La recensione:MANCHESTER BY THE SEA a cura di Ilaria Serina

Una delle meraviglie del cinema risiede proprio nella molteplicità, nella varietà pressoché inesauribile delle storie che racconta e non soltanto per i temi che affronta, ma per l’incredibile opportunità che offre a chi vi si accosta, utilizzandolo come mezzo di espressione, di adattarsi con grande duttilità a qualunque tipo di sensibilità, veicolando un ventaglio infinito di emozioni; merito certamente anche delle differenti arti che vi convergono e collaborano alla sua realizzazione, rappresentate dalle varie maestranze coinvolte.
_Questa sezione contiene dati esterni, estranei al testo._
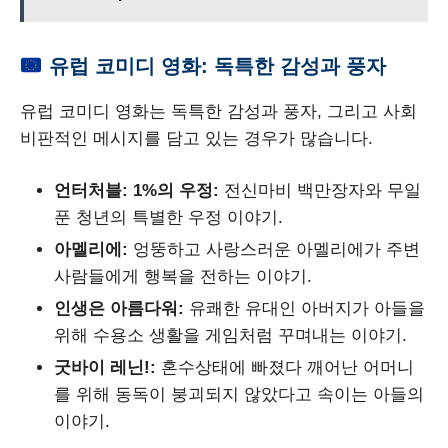
유럽 코미디 영화: 독특한 감성과 풍자
유럽 코미디 영화는 독특한 감성과 풍자, 그리고 사회
비판적인 메시지를 담고 있는 경우가 많습니다.
언터처블: 1%의 우정:
전신마비 백만장자와 무일
푼 청년의 특별한 우정 이야기.
아멜리에:
엉뚱하고 사랑스러운 아멜리에가 주변
사람들에게 행복을 전하는 이야기.
인생은 아름다워:
유쾌한 유대인 아버지가 아들을
위해 수용소 생활을 게임처럼 꾸며내는 이야기.
굿바이 레닌!:
혼수상태에 빠졌다 깨어난 어머니
를 위해 동독이 붕괴되지 않았다고 속이는 아들의
이야기.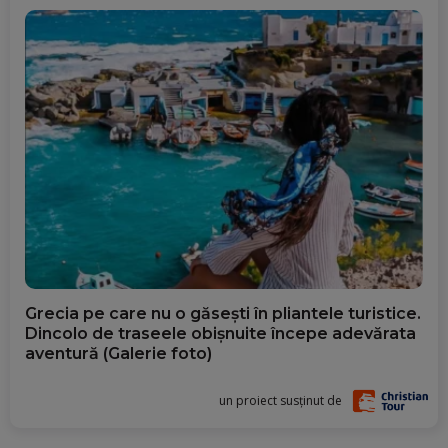
Grecia pe care nu o găsești în pliantele turistice.
Dincolo de traseele obișnuite începe adevărata
aventură (Galerie foto)
un proiect susținut de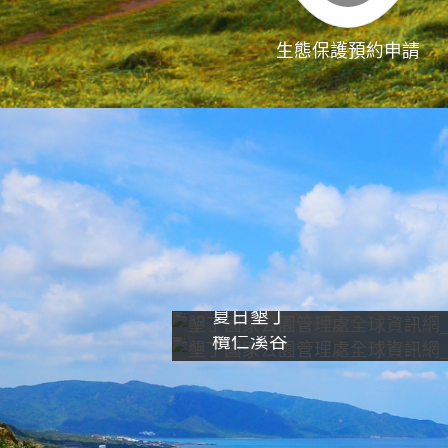
生態保護預約申請
夏日墾丁
欖仁溪谷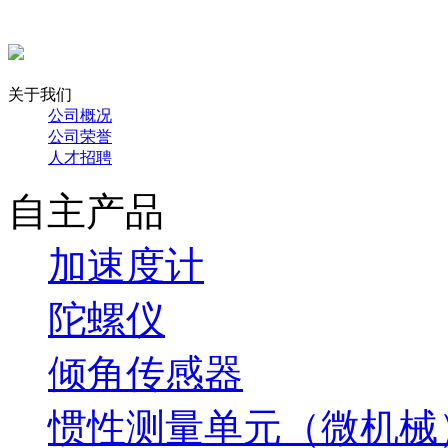
关于我们
公司概况
公司荣誉
人才招聘
自主产品
加速度计
陀螺仪
倾角传感器
惯性测量单元（微机械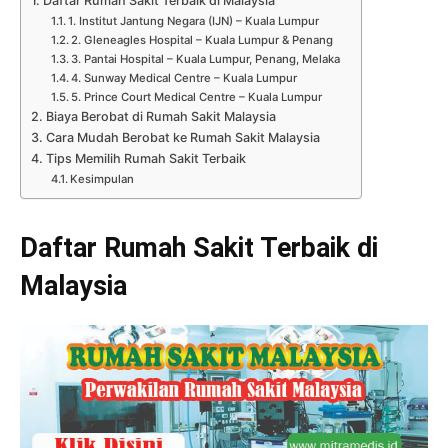
Daftar Rumah Sakit Terbaik di Malaysia
1. Institut Jantung Negara (IJN) – Kuala Lumpur
2. Gleneagles Hospital – Kuala Lumpur & Penang
3. Pantai Hospital – Kuala Lumpur, Penang, Melaka
4. Sunway Medical Centre – Kuala Lumpur
5. Prince Court Medical Centre – Kuala Lumpur
Biaya Berobat di Rumah Sakit Malaysia
Cara Mudah Berobat ke Rumah Sakit Malaysia
Tips Memilih Rumah Sakit Terbaik
Kesimpulan
Daftar Rumah Sakit Terbaik di
Malaysia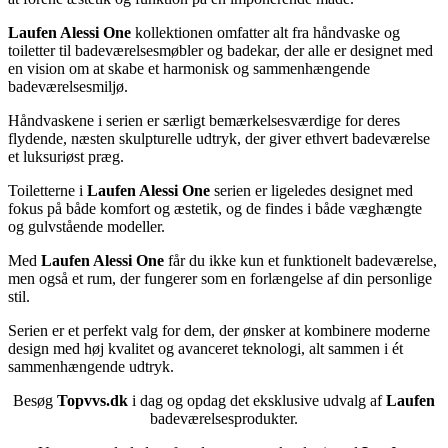
Laufen Alessi One
kollektionen omfatter alt fra håndvaske og
toiletter til badeværelsesmøbler og badekar, der alle er designet med
en vision om at skabe et harmonisk og sammenhængende
badeværelsesmiljø.
Håndvaskene i serien er særligt bemærkelsesværdige for deres
flydende, næsten skulpturelle udtryk, der giver ethvert badeværelse
et luksuriøst præg.
Toiletterne i
Laufen Alessi One
serien er ligeledes designet med
fokus på både komfort og æstetik, og de findes i både væghængte
og gulvstående modeller.
Med
Laufen Alessi One
får du ikke kun et funktionelt badeværelse,
men også et rum, der fungerer som en forlængelse af din personlige
stil.
Serien er et perfekt valg for dem, der ønsker at kombinere moderne
design med høj kvalitet og avanceret teknologi, alt sammen i ét
sammenhængende udtryk.
Besøg
Topvvs.dk
i dag og opdag det eksklusive udvalg af
Laufen
badeværelsesprodukter.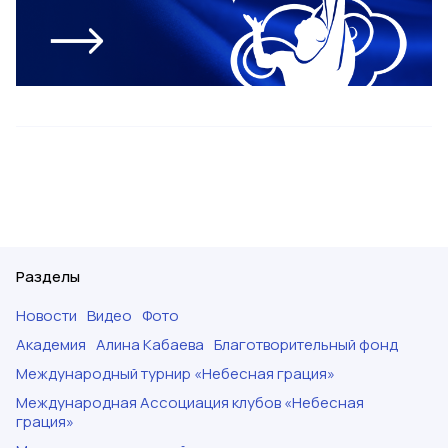
Разделы
Новости
Видео
Фото
Академия
Алина Кабаева
Благотворительный фонд
Международный турнир «Небесная грация»
Международная Ассоциация клубов «Небесная
грация»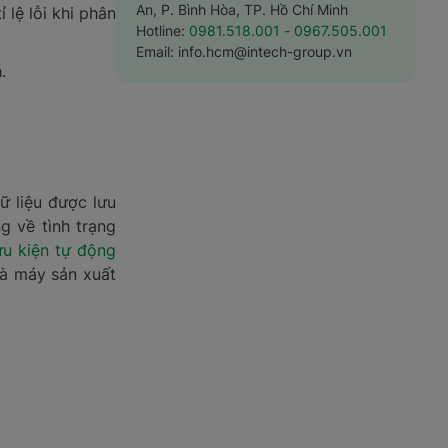
An, P. Bình Hòa, TP. Hồ Chí Minh
 lệ lỗi khi phân
Hotline:
0981.518.001
- 0967.505.001
Email:
info.hcm@intech-group.vn
.
ữ liệu được lưu
g về tình trạng
u kiện tự động
hà máy sản xuất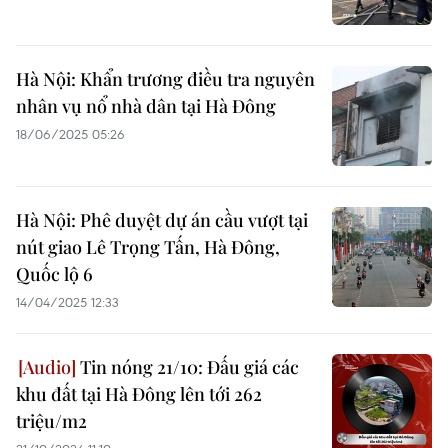
Hà Nội: Khẩn trương điều tra nguyên
nhân vụ nổ nhà dân tại Hà Đông
18/06/2025 05:26
Hà Nội: Phê duyệt dự án cầu vượt tại
nút giao Lê Trọng Tấn, Hà Đông,
Quốc lộ 6
14/04/2025 12:33
Tin nóng 21/10: Đấu giá các
khu đất tại Hà Đông lên tới 262
triệu/m2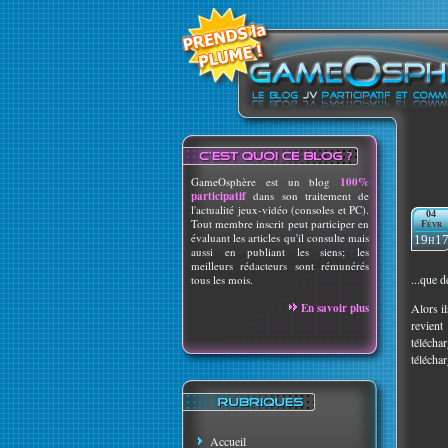
GameOsphère est un blog
100%
participatif
dans son traitement de
l'actualité jeux-vidéo (consoles et PC).
04
Tout membre inscrit peut participer en
Févr
évaluant les articles qu'il consulte mais
19h1
aussi en publiant les siens; les
meilleurs rédacteurs sont rémunérés
...que 
tous les mois.
En savoir plus
Alors i
revient
téléch
télécha
Accueil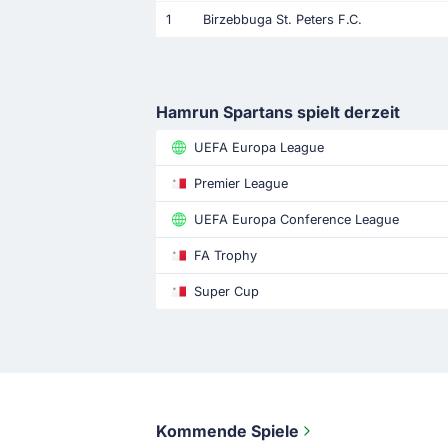
1
Birzebbuga St. Peters F.C.
Hamrun Spartans spielt derzeit
UEFA Europa League
Premier League
UEFA Europa Conference League
FA Trophy
Super Cup
Kommende Spiele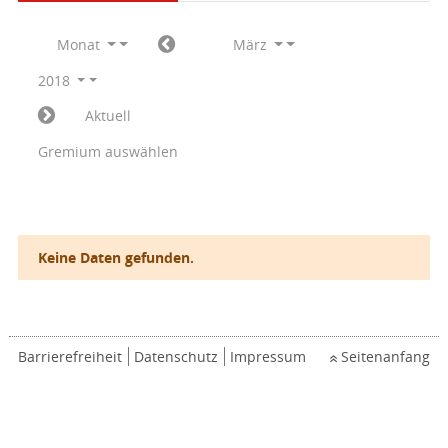
Monat
März
2018
Aktuell
Gremium auswählen
Keine Daten gefunden.
Barrierefreiheit
Datenschutz
Impressum
Seitenanfang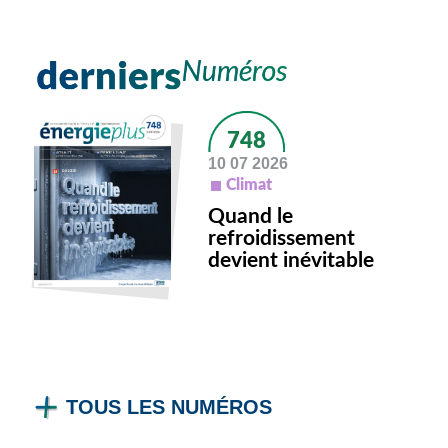
748
10 07 2026
Climat
Quand le
refroidissement
devient inévitable
TOUS LES NUMÉROS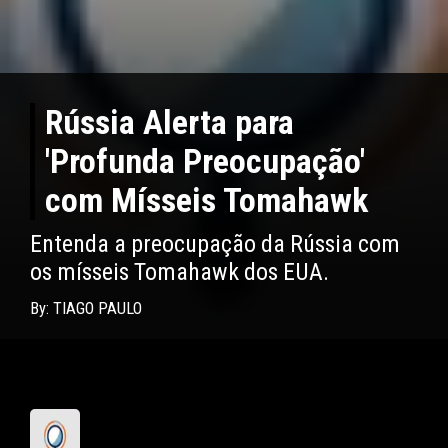
Rússia Alerta para
'Profunda Preocupação'
com Mísseis Tomahawk
Entenda a preocupação da Rússia com
os mísseis Tomahawk dos EUA.
By: TIAGO PAULO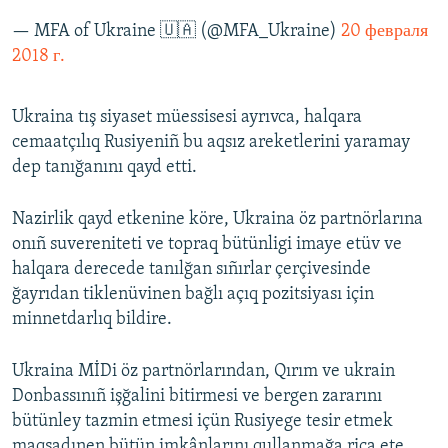
— MFA of Ukraine 🇺🇦 (@MFA_Ukraine)
20 февраля
2018 г.
Ukraina tış siyaset müessisesi ayrıvca, halqara
cemaatçılıq Rusiyeniñ bu aqsız areketlerini yaramay
dep tanığanını qayd etti.
Nazirlik qayd etkenine köre, Ukraina öz partnörlarına
onıñ suvereniteti ve topraq bütünligi imaye etüv ve
halqara derecede tanılğan sıñırlar çerçivesinde
ğayrıdan tiklenüvinen bağlı açıq pozitsiyası için
minnetdarlıq bildire.
Ukraina MİDi öz partnörlarından, Qırım ve ukrain
Donbassınıñ işğalini bitirmesi ve bergen zararını
bütünley tazmin etmesi içün Rusiyege tesir etmek
maqsadınen bütün imkânlarını qullanmağa rica ete.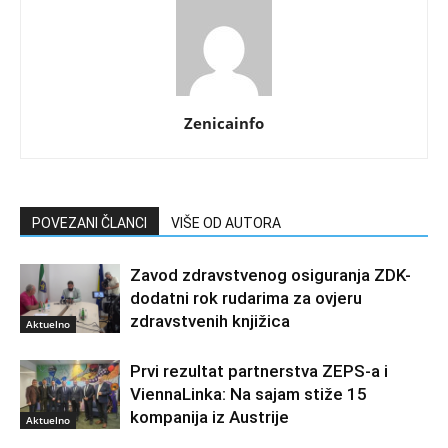
Zenicainfo
POVEZANI ČLANCI
VIŠE OD AUTORA
Zavod zdravstvenog osiguranja ZDK-
dodatni rok rudarima za ovjeru
zdravstvenih knjižica
Aktuelno
Prvi rezultat partnerstva ZEPS-a i
ViennaLinka: Na sajam stiže 15
kompanija iz Austrije
Aktuelno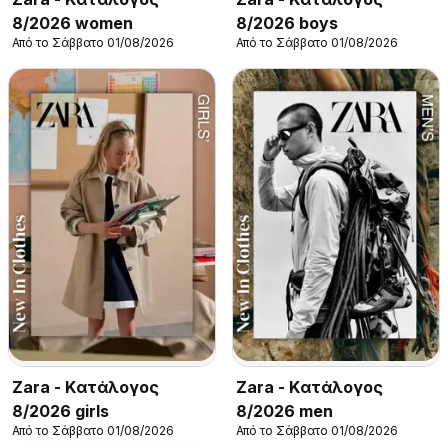
8/2026 women
8/2026 boys
Από το Σάββατο 01/08/2026
Από το Σάββατο 01/08/2026
Zara - Kατάλογος
Zara - Kατάλογος
8/2026 girls
8/2026 men
Από το Σάββατο 01/08/2026
Από το Σάββατο 01/08/2026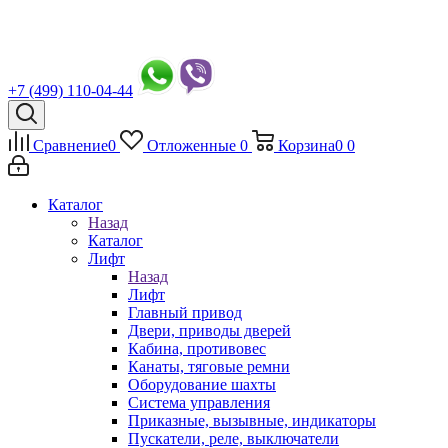
+7 (499) 110-04-44
Сравнение
0
Отложенные
0
Корзина
0
0
Каталог
Назад
Каталог
Лифт
Назад
Лифт
Главный привод
Двери, приводы дверей
Кабина, противовес
Канаты, тяговые ремни
Оборудование шахты
Система управления
Приказные, вызывные, индикаторы
Пускатели, реле, выключатели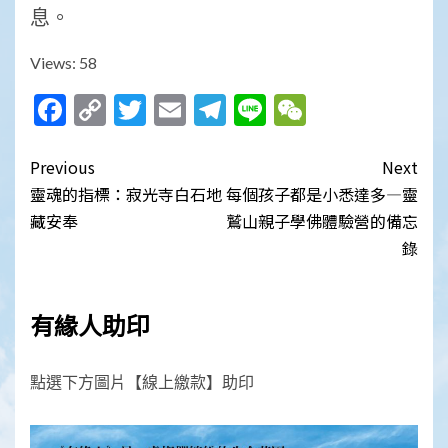
息。
Views: 58
Facebook
Copy
Twitter
Email
Telegram
Line
WeChat
Link
Post
Previous
Next
navigation
靈魂的指標：寂光寺白石地
每個孩子都是小悉達多—靈
藏安奉
鷲山親子學佛體驗營的備忘
錄
有緣人助印
點選下方圖片【線上繳款】助印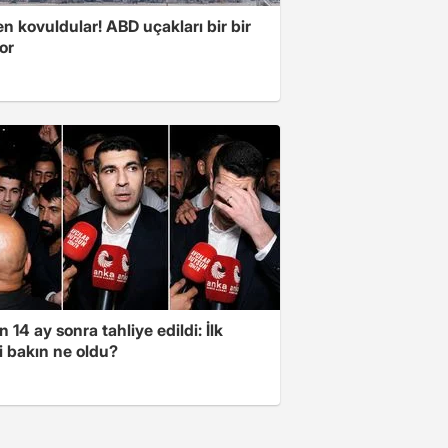
 kovuldular! ABD uçakları bir bir
yor
 14 ay sonra tahliye edildi: İlk
i bakın ne oldu?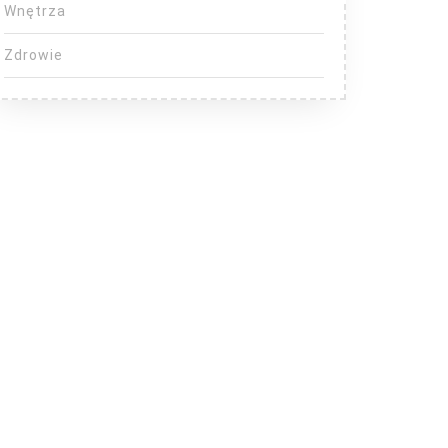
Wnętrza
Zdrowie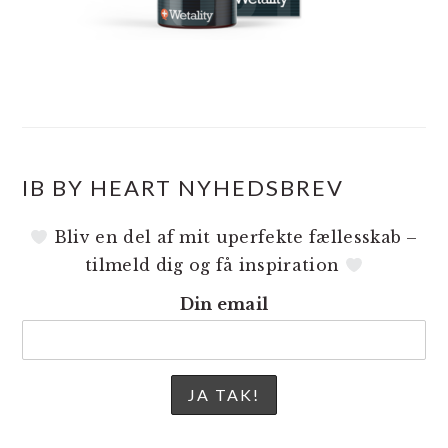
IB BY HEART NYHEDSBREV
Bliv en del af mit uperfekte fællesskab –
tilmeld dig og få inspiration
Din email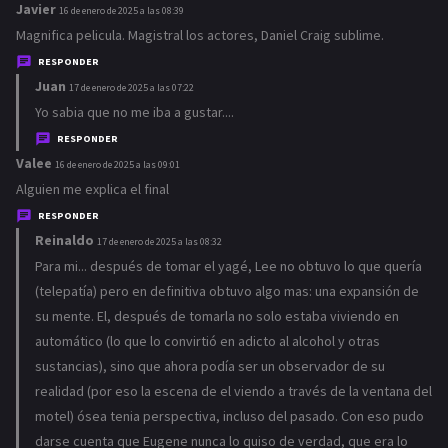
Javier
d
16 de enero de 2025 a las 08:39
i
Magnifica pelicula. Magistral los actores, Daniel Craig sublime.
c
RESPONDER
e
Juan
d
17 de enero de 2025 a las 07:22
:
i
Yo sabia que no me iba a gustar....
c
RESPONDER
e
Valee
d
16 de enero de 2025 a las 09:01
:
i
Alguien me explica el final
c
RESPONDER
e
Reinaldo
d
17 de enero de 2025 a las 08:32
:
i
Para mi... después de tomar el yagé, Lee no obtuvo lo que quería
c
(telepatía) pero en definitiva obtuvo algo mas: una expansión de
e
su mente. El, después de tomarla no solo estaba viviendo en
:
automático (lo que lo convirtió en adicto al alcohol y otras
sustancias), sino que ahora podía ser un observador de su
realidad (por eso la escena de el viendo a través de la ventana del
motel) ósea tenia perspectiva, incluso del pasado. Con eso pudo
darse cuenta que Eugene nunca lo quiso de verdad, que era lo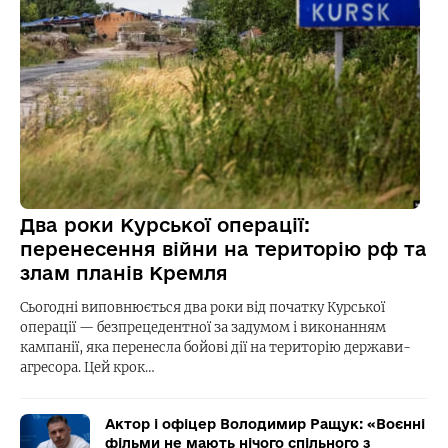
Два роки Курської операції:
перенесення війни на територію рф та
злам планів Кремля
Сьогодні виповнюється два роки від початку Курської
операції — безпрецедентної за задумом і виконанням
кампанії, яка перенесла бойові дії на територію держави-
агресора. Цей крок…
Актор і офіцер Володимир Ращук: «Воєнні
фільми не мають нічого спільного з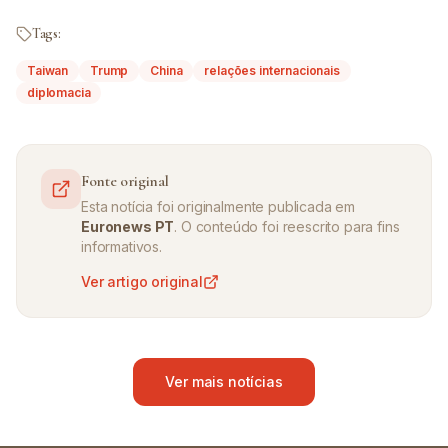
Tags:
Taiwan
Trump
China
relações internacionais
diplomacia
Fonte original
Esta notícia foi originalmente publicada em
Euronews PT
. O conteúdo foi reescrito para fins
informativos.
Ver artigo original
Ver mais notícias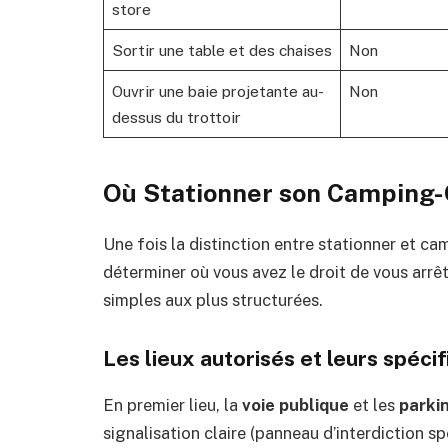
store
Sortir une table et des chaises
Non
Ouvrir une baie projetante au-
Non
dessus du trottoir
Où Stationner son Camping-C
Une fois la distinction entre stationner et ca
déterminer où vous avez le droit de vous arrêt
simples aux plus structurées.
Les lieux autorisés et leurs spécif
En premier lieu, la
voie publique
et les
parki
signalisation claire (panneau d’interdiction 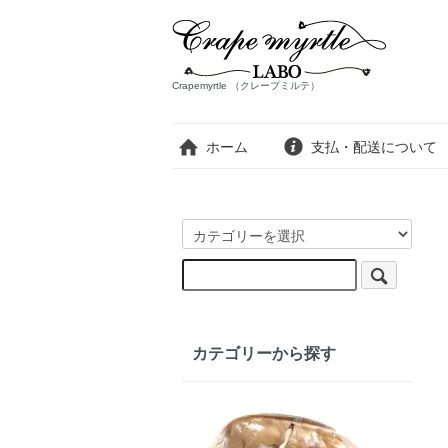
Crapemyrtle （クレープミルテ）
ホーム
支払・配送について
カテゴリーから探す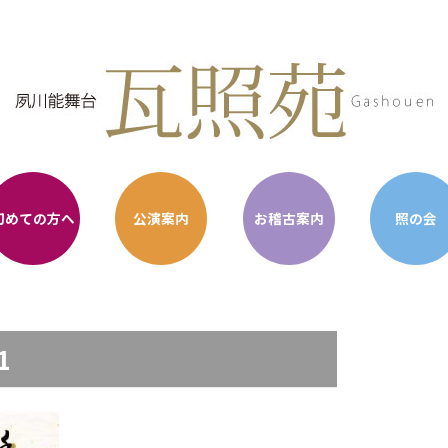
初めての方へ
公演案内
お稽古案内
照の会
1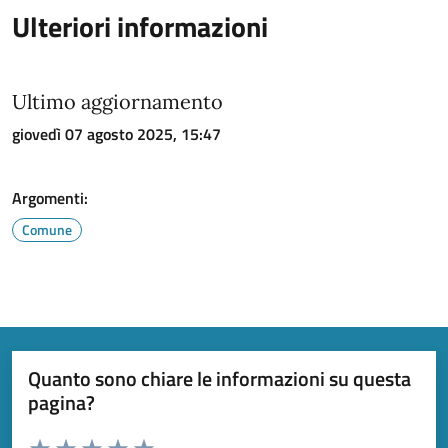
Ulteriori informazioni
Ultimo aggiornamento
giovedì 07 agosto 2025, 15:47
Argomenti:
Comune
Quanto sono chiare le informazioni su questa
pagina?
Valuta da 1 a 5 stelle la pagina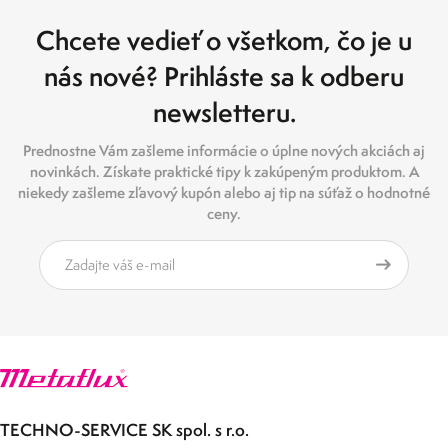
Chcete vedieť o všetkom, čo je u
nás nové? Prihláste sa k odberu
newsletteru.
Prednostne Vám zašleme informácie o úplne nových akciách aj
novinkách. Získate praktické tipy k zakúpeným produktom. A
niekedy zašleme zľavový kupón alebo aj tip na súťaž o hodnotné
ceny.
TECHNO-SERVICE SK spol. s r.o.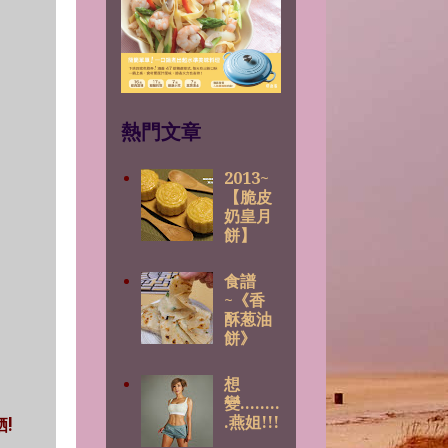
熱門文章
2013~
【脆皮
奶皇月
餅】
食譜
~《香
酥葱油
餅》
想
變........
.燕姐!!!
晒!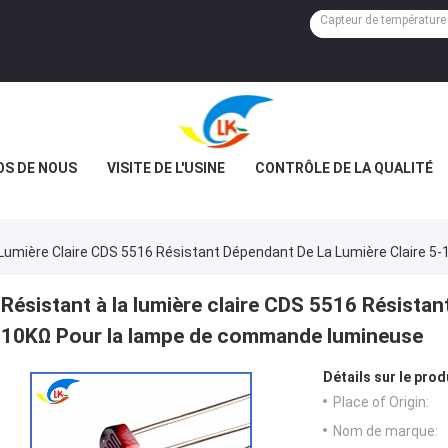
OS DE NOUS
VISITE DE L'USINE
CONTRÔLE DE LA QUALITÉ
 Lumière Claire CDS 5516 Résistant Dépendant De La Lumière Claire
Résistant à la lumière claire CDS 5516 Résistant
10KΩ Pour la lampe de commande lumineuse
Détails sur le prod
Place of Origin:
Nom de marque: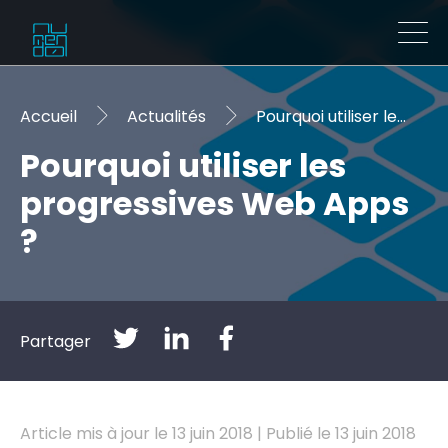
Accueil
Actualités
Pourquoi utiliser les progressives Web Apps ?
Pourquoi utiliser les
progressives Web Apps
?
Partager
Article mis à jour le 13 juin 2018 | Publié le 13 juin 2018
Per farsi un’idea anche vaga di ciò, basterebbe vedere i film candidati nella categoria miglior film agli Academy Awards quest’anno: se il musical di Chazelle - “La La Land” – in corsa con ben quattordici nomination, sembra aver letteralmente stregato chiunque con un’atmosfera che, pur conservando una vaga attinenza con le amarezze che il confronto con la realtà comporta, ci catapulta di fatto in un sogno lungo due ore abbondanti fatto di colori, musica e amore; l’antitesi esatta e perfetta sembra essere allora qui rappresentata dalla faticosa, dolorosa normalità narrata da Kenneth Lonergan in “Manchester by the Sea”.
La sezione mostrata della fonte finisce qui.